71% accuracy is fairly good. We can still use pretrained word embeddings to further improve accuracy.

model = LSTM(input_dim=len(TEXT.vocab), 
             embedding_dim=100,
             hidden_dim=256,
             output_dim=1,
             n_layers=2,
             bidirectional=True,
             dropout=0.5)
criterion = nn.BCEWithLogitsLoss()
optimizer = optim.SGD(model.parameters(), lr=0.1)
num_epochs = 15
path = 'imdb_lstm.pt'

model.embedding.weight.data.copy_(TEXT.vocab.vectors)
model.embedding.weight.data[TEXT.vocab.stoi[TEXT.unk_token]] = torch.zeros(model.embedding_dim)
model.embedding.weight.data[TEXT.vocab.stoi[TEXT.pad_token]] = torch.zeros(model.embedding_dim)

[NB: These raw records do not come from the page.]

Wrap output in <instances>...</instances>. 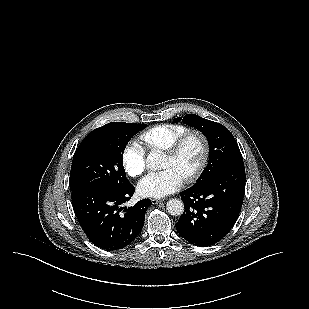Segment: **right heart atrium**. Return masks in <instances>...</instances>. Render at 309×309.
<instances>
[{
    "label": "right heart atrium",
    "instance_id": "obj_1",
    "mask_svg": "<svg viewBox=\"0 0 309 309\" xmlns=\"http://www.w3.org/2000/svg\"><path fill=\"white\" fill-rule=\"evenodd\" d=\"M122 163L128 175H142L146 169L145 149L137 141H130L122 152Z\"/></svg>",
    "mask_w": 309,
    "mask_h": 309
}]
</instances>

train_val_model(model, criterion, optimizer, num_epochs, path)
../_images/imdb_lstm_13_0.png
Accuracy
	training         	 (min:    0.518, max:    0.848, cur:    0.848)
	validation       	 (min:    0.514, max:    0.863, cur:    0.857)
Loss
	training         	 (min:    0.356, max:    0.692, cur:    0.356)
	validation       	 (min:    0.324, max:    0.690, cur:    0.330)
Training time: 1009.058s
model = torch.load(path)
test_loss, test_acc = evaluate(model, criterion, test_itr, device)

print(f'Test loss: {test_loss:.3f}' )
print(f'Test accuracy: {(test_acc*100):.2f}%')
Test loss: 0.337
Test accuracy: 85.48%

85% accuracy is impressive, but it can still be improved. Based on the accuracy and loss charts, more epochs would likely help. Increasing the number of LSTM layers and optimizing hyperparameters could possibly help as well.

The higher accuracy does come at the cost of longer computation time in comparison to the vanilla RNN. Nested cross validation would help get a better evaluation of the LSTM model, but that would likely take quite a long time. Nevertheless, we’ve shown that LSTMs perform fairly well with this dataset.